Par ailleurs, la lutte effrénée que menèrent les tenants de l'idéologie arabo-baathiste contre le courant moderniste en majorité francophone a fait que tous ceux qui parlent français en Algérie sont devenus suspects et taxés d'appartenir au «parti de la France» (Hizb-França). Quant à la volonté de certains de remplacer le français par l'anglais sous prétexte que l'anglais est une langue plus universelle et même plus scientifique, nous n'aurons certainement eu aucun doute à les croire et à emboîter le pas à leur discours si on n'avait aucune connaissance de leur appartenance politique. Or il se trouve que ce n'est au nom d'aucune quelconque ouverture sur le monde que le remplacement de l'anglais par le français a été préconisé mais uniquement dans le but de contrecarrer les élites francophones. Le drame dans tout ça, c'est que ce qui hier a servi à rallier sert aujourd'hui à diviser au nom d'une sacro-sainte identité arabo-musulmane au demeurant très mal définie, identité qui tend à nier toutes les différences et toutes les richesses qui caractérisent l'identité algérienne et que nous allons essayer de dégager. Pour ce faire, nous allons faire un peu d'histoire pour bien comprendre qui est cet Algérien dont on parle et comment les péripéties de l'histoire et la récupération politique de cette même histoire par amputation de certains de ses aspects ont fini par laisser croire qu'il n'y a en Algérie que des Arabes comme si l'histoire de l'Algérie n'a commencé qu'avec la venue des Arabes, décrit non pas comme des conquérants mais plutôt comme des sauveurs, venus sans violence répandre le message divin de l'Islam. Il est impératif pour nous, pour notre mémoire d'essayer autant que faire se peut de retourner à l'histoire, d'en faire une lecture objective pour bien saisir la réalité des faits historiques culturels et sociopolitiques qui ont contribué à l'élaboration de la personnalité algérienne et de son identité. Car si la venue des Arabes en Afrique du Nord a incontestablement marqué durablement et en profondeur les mœurs et les coutumes des habitants de cette contrée, il n'en demeure pas moins vrai que les Arabes ne sont ni les premiers ni les derniers à avoir «transité» par notre pays et que la conquête arabe de l'Afrique du Nord ne s'est pas du tout faite sans violence et qu'elle a même rencontré une résistance aussi farouche que déterminée.

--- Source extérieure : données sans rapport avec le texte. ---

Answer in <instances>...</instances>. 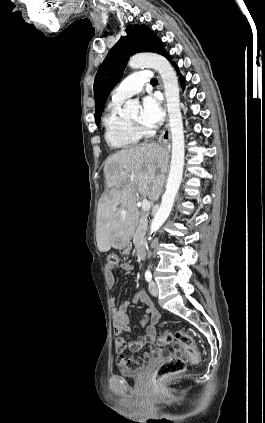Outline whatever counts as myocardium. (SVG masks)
Returning <instances> with one entry per match:
<instances>
[{
  "instance_id": "1",
  "label": "myocardium",
  "mask_w": 265,
  "mask_h": 423,
  "mask_svg": "<svg viewBox=\"0 0 265 423\" xmlns=\"http://www.w3.org/2000/svg\"><path fill=\"white\" fill-rule=\"evenodd\" d=\"M128 121L130 122V124L133 126V128L138 132V133H143L146 128L138 122H134L131 119H128Z\"/></svg>"
}]
</instances>
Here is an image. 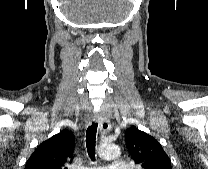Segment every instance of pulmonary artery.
<instances>
[{"instance_id": "pulmonary-artery-1", "label": "pulmonary artery", "mask_w": 208, "mask_h": 169, "mask_svg": "<svg viewBox=\"0 0 208 169\" xmlns=\"http://www.w3.org/2000/svg\"><path fill=\"white\" fill-rule=\"evenodd\" d=\"M81 169H131V167L126 160L115 158L106 167H82Z\"/></svg>"}]
</instances>
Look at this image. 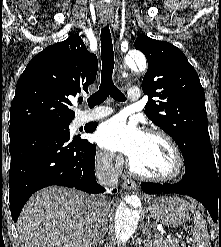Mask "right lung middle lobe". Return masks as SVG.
<instances>
[{"mask_svg":"<svg viewBox=\"0 0 221 247\" xmlns=\"http://www.w3.org/2000/svg\"><path fill=\"white\" fill-rule=\"evenodd\" d=\"M69 124L70 122H65V123H50V124H44L38 127H43L47 128L50 130H53L57 133H60L66 137L70 138V132H69Z\"/></svg>","mask_w":221,"mask_h":247,"instance_id":"dd1d6c3e","label":"right lung middle lobe"}]
</instances>
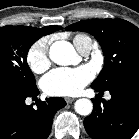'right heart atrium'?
I'll return each mask as SVG.
<instances>
[{"label": "right heart atrium", "instance_id": "obj_1", "mask_svg": "<svg viewBox=\"0 0 139 139\" xmlns=\"http://www.w3.org/2000/svg\"><path fill=\"white\" fill-rule=\"evenodd\" d=\"M26 61L30 69L35 73H42L49 67L50 60L46 38H41L30 46L26 54Z\"/></svg>", "mask_w": 139, "mask_h": 139}]
</instances>
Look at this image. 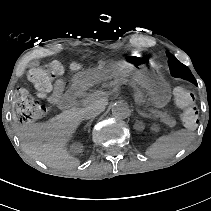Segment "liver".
Listing matches in <instances>:
<instances>
[{"instance_id": "obj_1", "label": "liver", "mask_w": 211, "mask_h": 211, "mask_svg": "<svg viewBox=\"0 0 211 211\" xmlns=\"http://www.w3.org/2000/svg\"><path fill=\"white\" fill-rule=\"evenodd\" d=\"M101 103L108 104L105 98ZM81 119L80 112L64 111L46 123L16 124L14 129L27 155L47 166L69 170L78 166L79 161L69 156L64 146Z\"/></svg>"}]
</instances>
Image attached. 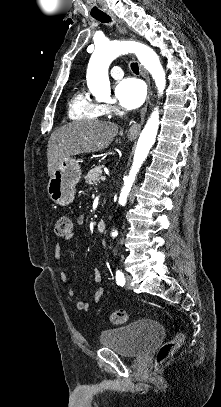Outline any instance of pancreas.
Segmentation results:
<instances>
[{
	"instance_id": "obj_1",
	"label": "pancreas",
	"mask_w": 221,
	"mask_h": 407,
	"mask_svg": "<svg viewBox=\"0 0 221 407\" xmlns=\"http://www.w3.org/2000/svg\"><path fill=\"white\" fill-rule=\"evenodd\" d=\"M102 168H103L102 165H98V166H95L94 168H92L87 173V175L85 176V180L88 185H92V184H95L96 182H98V180L102 174Z\"/></svg>"
}]
</instances>
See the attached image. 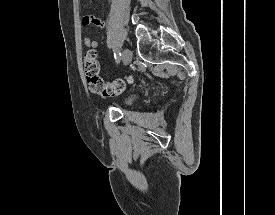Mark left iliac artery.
I'll return each instance as SVG.
<instances>
[{
	"mask_svg": "<svg viewBox=\"0 0 275 215\" xmlns=\"http://www.w3.org/2000/svg\"><path fill=\"white\" fill-rule=\"evenodd\" d=\"M114 57L116 59V61H119V58L121 57V53L118 50H114Z\"/></svg>",
	"mask_w": 275,
	"mask_h": 215,
	"instance_id": "obj_1",
	"label": "left iliac artery"
}]
</instances>
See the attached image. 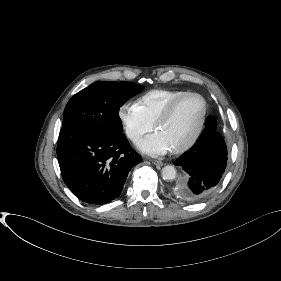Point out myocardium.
<instances>
[{"label": "myocardium", "mask_w": 281, "mask_h": 281, "mask_svg": "<svg viewBox=\"0 0 281 281\" xmlns=\"http://www.w3.org/2000/svg\"><path fill=\"white\" fill-rule=\"evenodd\" d=\"M188 97H197L200 99L201 103H202V115H201V119L199 122L198 127L196 128L193 136L183 145L174 148L171 150V152L173 154H180L183 153L187 150H189L198 140V138L200 137L202 130L204 128L205 122H206V117H207V102L205 100V98L196 92H186L184 94H182L181 96L175 98L174 100H172L163 110L162 112L158 115V117L156 118L155 122H154V130L156 131L158 129V127L165 122L170 115L172 114V112L174 111V109L177 107V105L184 99L188 98Z\"/></svg>", "instance_id": "myocardium-1"}]
</instances>
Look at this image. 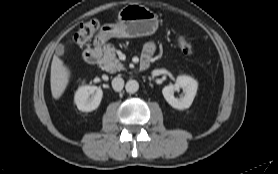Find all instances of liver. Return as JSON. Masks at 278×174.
I'll return each mask as SVG.
<instances>
[{
  "label": "liver",
  "instance_id": "1",
  "mask_svg": "<svg viewBox=\"0 0 278 174\" xmlns=\"http://www.w3.org/2000/svg\"><path fill=\"white\" fill-rule=\"evenodd\" d=\"M71 72L69 68L64 65V62L57 54L53 56L51 63L50 84L51 92L54 99H59L68 86Z\"/></svg>",
  "mask_w": 278,
  "mask_h": 174
}]
</instances>
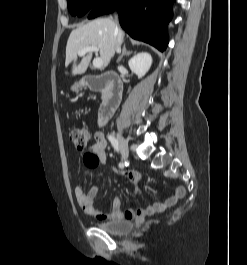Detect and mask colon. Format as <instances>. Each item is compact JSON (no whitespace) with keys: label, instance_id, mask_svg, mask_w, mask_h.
Masks as SVG:
<instances>
[{"label":"colon","instance_id":"1","mask_svg":"<svg viewBox=\"0 0 247 265\" xmlns=\"http://www.w3.org/2000/svg\"><path fill=\"white\" fill-rule=\"evenodd\" d=\"M68 134L74 146L79 150H83L91 138L90 130L85 127H72Z\"/></svg>","mask_w":247,"mask_h":265}]
</instances>
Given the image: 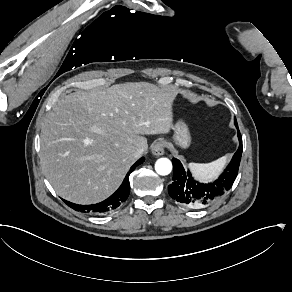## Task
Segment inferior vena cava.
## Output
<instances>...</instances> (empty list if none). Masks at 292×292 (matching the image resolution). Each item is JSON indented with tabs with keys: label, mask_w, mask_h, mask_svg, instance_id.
<instances>
[{
	"label": "inferior vena cava",
	"mask_w": 292,
	"mask_h": 292,
	"mask_svg": "<svg viewBox=\"0 0 292 292\" xmlns=\"http://www.w3.org/2000/svg\"><path fill=\"white\" fill-rule=\"evenodd\" d=\"M143 152H144V148L139 147V148H137V149L135 150L134 155H135L136 158H139V157L143 154Z\"/></svg>",
	"instance_id": "inferior-vena-cava-1"
}]
</instances>
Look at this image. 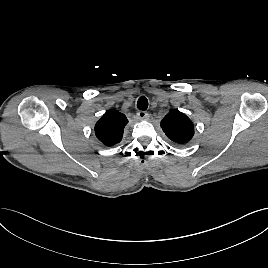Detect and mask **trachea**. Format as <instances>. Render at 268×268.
Returning a JSON list of instances; mask_svg holds the SVG:
<instances>
[{
    "label": "trachea",
    "instance_id": "trachea-1",
    "mask_svg": "<svg viewBox=\"0 0 268 268\" xmlns=\"http://www.w3.org/2000/svg\"><path fill=\"white\" fill-rule=\"evenodd\" d=\"M137 108L145 111L148 108V100L145 96H141L137 101Z\"/></svg>",
    "mask_w": 268,
    "mask_h": 268
}]
</instances>
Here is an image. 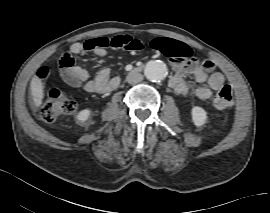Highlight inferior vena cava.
Returning <instances> with one entry per match:
<instances>
[{"instance_id": "inferior-vena-cava-1", "label": "inferior vena cava", "mask_w": 270, "mask_h": 213, "mask_svg": "<svg viewBox=\"0 0 270 213\" xmlns=\"http://www.w3.org/2000/svg\"><path fill=\"white\" fill-rule=\"evenodd\" d=\"M126 80L130 84H135L141 82L143 80V76L138 72L132 71L127 75Z\"/></svg>"}]
</instances>
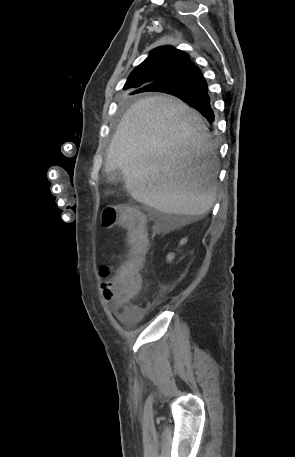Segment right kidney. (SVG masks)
Instances as JSON below:
<instances>
[{"instance_id": "right-kidney-1", "label": "right kidney", "mask_w": 295, "mask_h": 457, "mask_svg": "<svg viewBox=\"0 0 295 457\" xmlns=\"http://www.w3.org/2000/svg\"><path fill=\"white\" fill-rule=\"evenodd\" d=\"M186 241H187L186 239H183V240H181L180 244L182 245V244L186 243ZM173 258H174V254H169V255L167 256V259H168L169 261H171Z\"/></svg>"}]
</instances>
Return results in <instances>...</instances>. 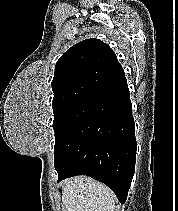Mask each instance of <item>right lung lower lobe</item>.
Returning <instances> with one entry per match:
<instances>
[{
	"label": "right lung lower lobe",
	"instance_id": "1",
	"mask_svg": "<svg viewBox=\"0 0 178 211\" xmlns=\"http://www.w3.org/2000/svg\"><path fill=\"white\" fill-rule=\"evenodd\" d=\"M128 85L98 100L54 152L58 182L87 175L126 201L136 162Z\"/></svg>",
	"mask_w": 178,
	"mask_h": 211
}]
</instances>
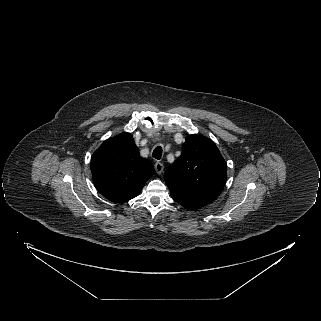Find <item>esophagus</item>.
Returning <instances> with one entry per match:
<instances>
[{"label": "esophagus", "instance_id": "34e87169", "mask_svg": "<svg viewBox=\"0 0 321 321\" xmlns=\"http://www.w3.org/2000/svg\"><path fill=\"white\" fill-rule=\"evenodd\" d=\"M164 166L161 162L155 163V171L157 174H161L163 172Z\"/></svg>", "mask_w": 321, "mask_h": 321}]
</instances>
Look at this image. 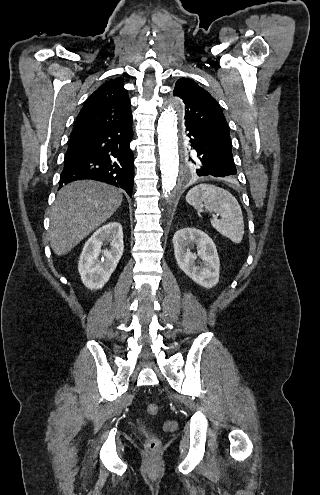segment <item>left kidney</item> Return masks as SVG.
<instances>
[{
  "label": "left kidney",
  "mask_w": 320,
  "mask_h": 495,
  "mask_svg": "<svg viewBox=\"0 0 320 495\" xmlns=\"http://www.w3.org/2000/svg\"><path fill=\"white\" fill-rule=\"evenodd\" d=\"M197 246V253L191 252V247ZM174 254L178 266L194 282L212 288L219 281L220 261L216 246L212 239L195 228H184L173 236ZM202 262L197 265L196 259Z\"/></svg>",
  "instance_id": "left-kidney-1"
}]
</instances>
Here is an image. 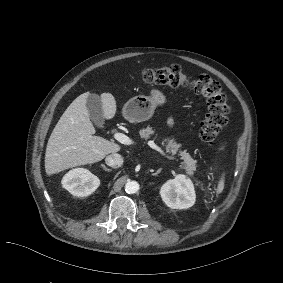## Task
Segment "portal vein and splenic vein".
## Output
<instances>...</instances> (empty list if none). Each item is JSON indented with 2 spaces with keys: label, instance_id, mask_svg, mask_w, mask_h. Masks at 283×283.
Here are the masks:
<instances>
[{
  "label": "portal vein and splenic vein",
  "instance_id": "obj_1",
  "mask_svg": "<svg viewBox=\"0 0 283 283\" xmlns=\"http://www.w3.org/2000/svg\"><path fill=\"white\" fill-rule=\"evenodd\" d=\"M115 138L118 140V142L126 146H132L137 144L134 139L126 136L125 134L118 133L115 135ZM147 144L154 149L156 148V145L152 140L147 141Z\"/></svg>",
  "mask_w": 283,
  "mask_h": 283
}]
</instances>
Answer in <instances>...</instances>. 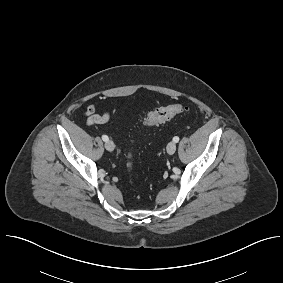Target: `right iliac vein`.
<instances>
[{
  "label": "right iliac vein",
  "mask_w": 283,
  "mask_h": 283,
  "mask_svg": "<svg viewBox=\"0 0 283 283\" xmlns=\"http://www.w3.org/2000/svg\"><path fill=\"white\" fill-rule=\"evenodd\" d=\"M105 148L108 150V151H113L114 148H115V145L113 143V141L111 140H108L105 142Z\"/></svg>",
  "instance_id": "obj_1"
}]
</instances>
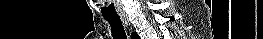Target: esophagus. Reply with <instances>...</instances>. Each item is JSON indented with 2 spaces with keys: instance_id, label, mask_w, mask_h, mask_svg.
Returning <instances> with one entry per match:
<instances>
[{
  "instance_id": "34e87169",
  "label": "esophagus",
  "mask_w": 263,
  "mask_h": 39,
  "mask_svg": "<svg viewBox=\"0 0 263 39\" xmlns=\"http://www.w3.org/2000/svg\"><path fill=\"white\" fill-rule=\"evenodd\" d=\"M122 21L126 26H129V21L127 18H122Z\"/></svg>"
}]
</instances>
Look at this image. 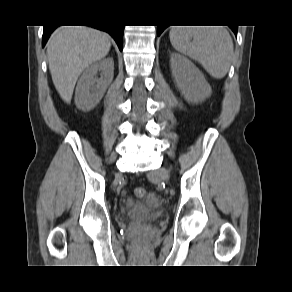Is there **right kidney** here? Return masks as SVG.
<instances>
[{"label":"right kidney","instance_id":"1","mask_svg":"<svg viewBox=\"0 0 292 292\" xmlns=\"http://www.w3.org/2000/svg\"><path fill=\"white\" fill-rule=\"evenodd\" d=\"M98 71L101 72L100 78L96 77ZM113 75L114 61L111 57L96 61L87 67L76 86V106L83 111L93 109L111 84Z\"/></svg>","mask_w":292,"mask_h":292}]
</instances>
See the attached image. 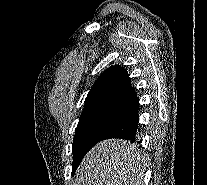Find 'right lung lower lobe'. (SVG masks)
<instances>
[{
  "label": "right lung lower lobe",
  "mask_w": 207,
  "mask_h": 185,
  "mask_svg": "<svg viewBox=\"0 0 207 185\" xmlns=\"http://www.w3.org/2000/svg\"><path fill=\"white\" fill-rule=\"evenodd\" d=\"M138 108L139 101H137L130 109L126 110L123 115L102 135L99 141L111 138L135 141V135L139 123Z\"/></svg>",
  "instance_id": "98d812e1"
}]
</instances>
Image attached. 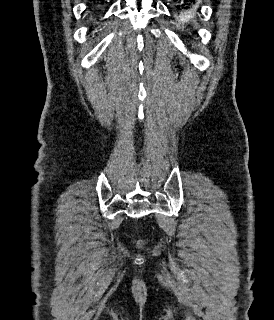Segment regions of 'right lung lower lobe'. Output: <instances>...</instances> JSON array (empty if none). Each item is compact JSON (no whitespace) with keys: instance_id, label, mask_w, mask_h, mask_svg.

A ce propos on peut lire chez Charles-André Julien (1952, p.11) qu'«...On oublie facilement au prix de quelles luttes l'orient musulman parvint à recouvrir l'occident berbère». Il ajoute plus loin (p.12) : «On sait que sa résistance fut longue et farouche». Selon Amirouche (ouvrage non daté, p.107), «il aura fallu plus de 150 ans pour venir à bout des berbères (...). Ce fut une conquête particulièrement laborieuse...». Et si par la suite les berbères embrassèrent l'Islam il semble bien, selon le point de vue de Marçais cité par Amirouche (ibid., p.160), point de vue sur lequel s'accordent, selon lui, les chroniques, que ce fut «par intérêt pour échapper aux réquisitions abusives, aux rafles d'esclaves. Selon cet auteur, lorsque le vainqueur et le convertisseur se sont éloignés, ils reviennent à leurs vieilles croyances...» D'ailleurs selon Julien (ibid.) suite à la victoire de Kosaïla sur Okba en 683 à la tête d'une coalition de berbères et de byzantins, les berbères convertis à l'Islam s'empressèrent d'apostasier et ce ne fut pas la dernière fois car selon lui, citant un texte célèbre d'Ibn Khaldoun, ils le firent même assez souvent, jusqu'à 12 fois en 70 ans. Pour Berthier (1951, p.20), «l'Afrique du nord serait devenue automatiquement arabe si les invasions islamiques avaient déferlé dans un pays vide d'hommes. L'Orient aurait ainsi trouvé une magnifique colonie de peuplement, mais c'est le contraire qui est vrai. Selon lui, la Berbérie a opposé à la conquête musulmane la densité de ses habitants et son attachement à de vieilles coutumes qui avaient traversé notamment les deux civilisations carthaginoise et romaine».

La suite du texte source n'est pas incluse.